◆ Records for the task:
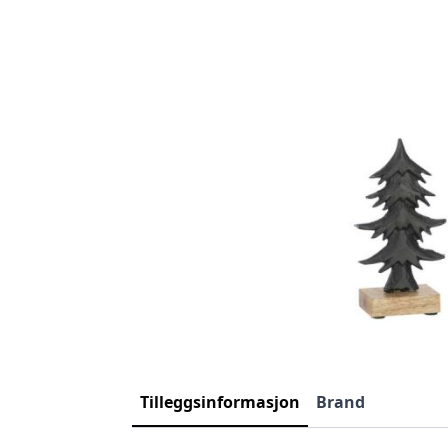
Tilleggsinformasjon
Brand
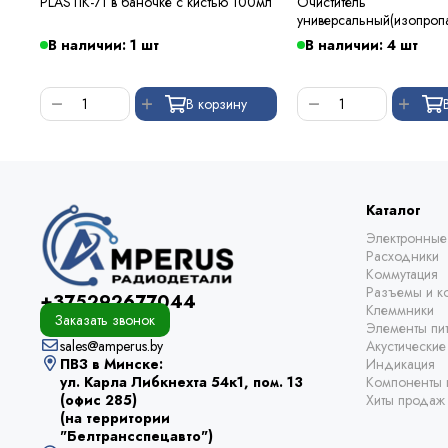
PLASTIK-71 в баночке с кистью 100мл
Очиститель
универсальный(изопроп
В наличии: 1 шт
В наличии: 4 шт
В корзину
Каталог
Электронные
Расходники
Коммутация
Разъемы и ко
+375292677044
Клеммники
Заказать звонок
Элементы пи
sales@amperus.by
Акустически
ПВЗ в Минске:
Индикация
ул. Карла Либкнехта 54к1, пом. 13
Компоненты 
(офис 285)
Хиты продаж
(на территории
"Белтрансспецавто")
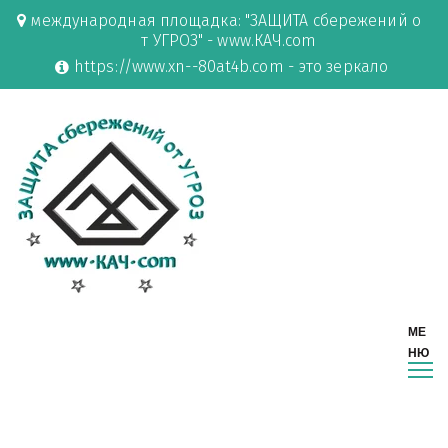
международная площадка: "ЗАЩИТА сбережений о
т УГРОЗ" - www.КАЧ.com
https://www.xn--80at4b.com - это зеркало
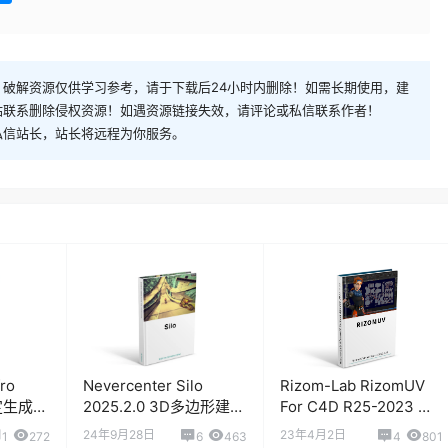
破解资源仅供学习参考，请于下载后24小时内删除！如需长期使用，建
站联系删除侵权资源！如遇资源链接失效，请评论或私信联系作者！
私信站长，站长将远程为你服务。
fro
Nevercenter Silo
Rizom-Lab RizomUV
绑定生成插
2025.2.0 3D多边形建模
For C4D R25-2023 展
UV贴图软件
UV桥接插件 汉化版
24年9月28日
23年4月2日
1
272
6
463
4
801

◆ Required work: Please, without any pictures, print each entry exactly.

◆ Task solution:
Tilleggsinformasjon
Brand
PLASTIK-71 в баночке с кистью 100мл
Очиститель
универсальный(изопроп
В наличии: 1 шт
В наличии: 4 шт
В корзину
Каталог
Электронные
Расходники
Коммутация
Разъемы и ко
+375292677044
Клеммники
Заказать звонок
Элементы пи
sales@amperus.by
Акустически
ПВЗ в Минске:
Индикация
ул. Карла Либкнехта 54к1, пом. 13
Компоненты 
(офис 285)
Хиты продаж
(на территории
"Белтрансспецавто")
международная площадка: "ЗАЩИТА сбережений о
т УГРОЗ" - www.КАЧ.com
https://www.xn--80at4b.com - это зеркало
破解资源仅供学习参考，请于下载后24小时内删除！如需长期使用，建
站联系删除侵权资源！如遇资源链接失效，请评论或私信联系作者！
私信站长，站长将远程为你服务。
fro
Nevercenter Silo
Rizom-Lab RizomUV
绑定生成插
2025.2.0 3D多边形建模
For C4D R25-2023 展
UV贴图软件
UV桥接插件 汉化版
24年9月28日
23年4月2日
1
272
6
463
4
801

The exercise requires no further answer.